§ **YOUR OBJECTIVE**
Your copy should match the entries below exactly, apart from the images.

§ **RECORDS FOR THIS EXERCISE**
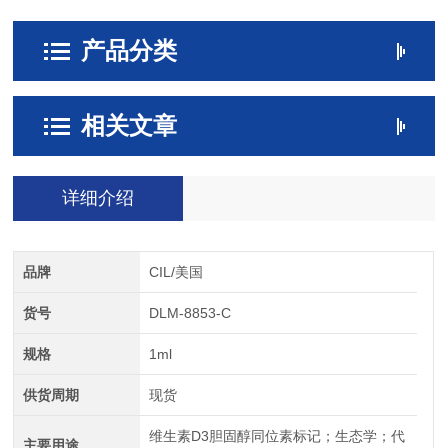
产品分类
相关文章
详细介绍
品牌
CIL/美国
货号
DLM-8853-C
规格
1ml
供货周期
现货
维生素D3胆固醇同位素标记；生态学；代
主要用途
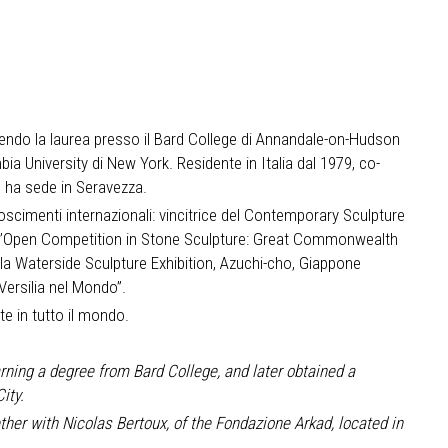
endo la laurea presso il Bard College di Annandale-on-Hudson
ia University di New York. Residente in Italia dal 1979, co-
e ha sede in Seravezza.
onoscimenti internazionali: vincitrice del Contemporary Sculpture
ell’Open Competition in Stone Sculpture: Great Commonwealth
lla Waterside Sculpture Exhibition, Azuchi-cho, Giappone
 Versilia nel Mondo”.
te in tutto il mondo.
rning a degree from Bard College, and later obtained a
ity.
ther with Nicolas Bertoux, of the Fondazione Arkad, located in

§ **WRITTEN SOLUTION**
产品分类
相关文章
详细介绍
品牌
CIL/美国
货号
DLM-8853-C
规格
1ml
供货周期
现货
维生素D3胆固醇同位素标记；生态学；代
主要用途
endo la laurea presso il Bard College di Annandale-on-Hudson
ia University di New York. Residente in Italia dal 1979, co-
e ha sede in Seravezza.
onoscimenti internazionali: vincitrice del Contemporary Sculpture
ell’Open Competition in Stone Sculpture: Great Commonwealth
lla Waterside Sculpture Exhibition, Azuchi-cho, Giappone
 Versilia nel Mondo”.
te in tutto il mondo.
rning a degree from Bard College, and later obtained a
ity.
ther with Nicolas Bertoux, of the Fondazione Arkad, located in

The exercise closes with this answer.